Bridges illustrate the effect of weight or another force at a distance from a pivot or support point (torque), and they also provide experience with beams.
How might we use a weak material like PAPER in order to MAKE A BRIDGE strong enough to span an 8 inch gap and support a weight?
- 8 1/2 x 11 scrap paper
- small weights
- books in even height piles, 8 inches apart
Think about different shapes, structures and forms – folds, tubes, beams. It must be long enough to cross the gap made with a single piece of paper.
- Take a sheet of paper and construct a bridge which will span an 8-inch gap (piles of books). Do not use any materials to anchor the bridge to the desks
- Experiment by adding small weights, one at a time, to the center of the bridge.

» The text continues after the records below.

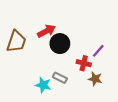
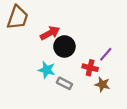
brown trapezoid: (16, 41) -> (18, 17), moved
cyan star: (43, 85) -> (47, 70), moved

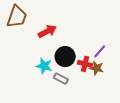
black circle: (64, 46) -> (65, 57), moved
brown star: (102, 84) -> (97, 68), moved

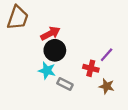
black circle: (65, 57) -> (55, 50), moved
brown star: (97, 68) -> (107, 86), moved

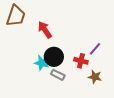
red arrow: (50, 33) -> (45, 30), turned -96
black circle: (55, 50) -> (54, 57), moved

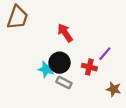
red arrow: (45, 30) -> (65, 33), moved
brown star: (95, 77) -> (114, 89), moved

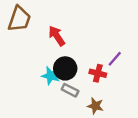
red arrow: (65, 33) -> (57, 36), moved
brown star: (114, 89) -> (95, 106), moved

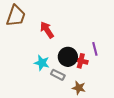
purple line: (115, 59) -> (95, 49), turned -56
black circle: (65, 68) -> (68, 57), moved

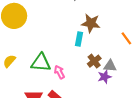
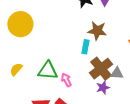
brown cross: (94, 61) -> (101, 69), size x1.6
purple star: (105, 77) -> (103, 88), moved

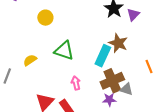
yellow circle: (20, 24) -> (45, 18), size x0.6
cyan rectangle: (86, 47) -> (103, 56), size x1.5
green triangle: (48, 71) -> (64, 51), moved

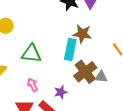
pink arrow: (76, 83) -> (33, 85), moved
purple star: (109, 100) -> (61, 92), moved

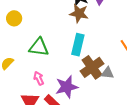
brown star: (82, 34) -> (79, 13), moved
purple star: (61, 92) -> (67, 87), size x1.6

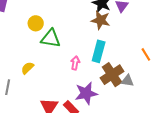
green triangle: (39, 47) -> (51, 38), moved
pink arrow: (39, 78) -> (75, 63), moved, turned 32

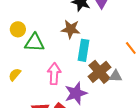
brown star: (101, 20) -> (71, 29), moved
pink arrow: (75, 63) -> (54, 74), moved, size x1.5

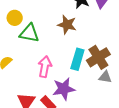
cyan rectangle: (84, 50) -> (77, 59), moved
brown cross: (100, 72) -> (98, 57), moved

- When the bridge collapses, try to construct an even stronger bridge, using another sheet of paper.
- Keep a record of the trials. Draw the shape of their bridge and mark down how much weight each bridge held before collapsing.
- Draw a cross-section of the bridges, as well as a silhouette. Look closely at which constructions were successful and which were not.

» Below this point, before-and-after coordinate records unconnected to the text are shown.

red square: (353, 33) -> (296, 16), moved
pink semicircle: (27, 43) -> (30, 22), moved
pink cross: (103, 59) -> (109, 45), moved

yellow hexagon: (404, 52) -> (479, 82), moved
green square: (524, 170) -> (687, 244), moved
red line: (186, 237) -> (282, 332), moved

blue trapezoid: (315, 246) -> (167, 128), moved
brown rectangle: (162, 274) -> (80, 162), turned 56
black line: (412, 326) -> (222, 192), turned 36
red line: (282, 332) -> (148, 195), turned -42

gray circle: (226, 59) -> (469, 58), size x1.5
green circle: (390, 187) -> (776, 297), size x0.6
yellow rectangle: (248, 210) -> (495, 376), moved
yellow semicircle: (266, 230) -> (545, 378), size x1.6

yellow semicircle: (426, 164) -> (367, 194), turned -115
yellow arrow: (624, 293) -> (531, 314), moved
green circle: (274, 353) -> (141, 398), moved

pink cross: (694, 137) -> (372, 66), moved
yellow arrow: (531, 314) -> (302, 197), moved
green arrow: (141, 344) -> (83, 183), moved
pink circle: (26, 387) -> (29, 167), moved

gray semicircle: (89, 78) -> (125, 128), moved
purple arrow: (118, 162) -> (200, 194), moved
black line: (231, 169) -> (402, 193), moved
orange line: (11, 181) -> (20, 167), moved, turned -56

Which were discovered to be successful? What were the improvements?
- What shape seemed to be the weakest/strongest?
- What part of the bridge seemed to collapse first?
- Where was the bridge weakest?
- What would you use to make the paper bridge even stronger?
- What do you think would happen if the desks were farther apart? Closer together? Why?
- What do you think would happen if you could anchor the bridges to the desks? Why?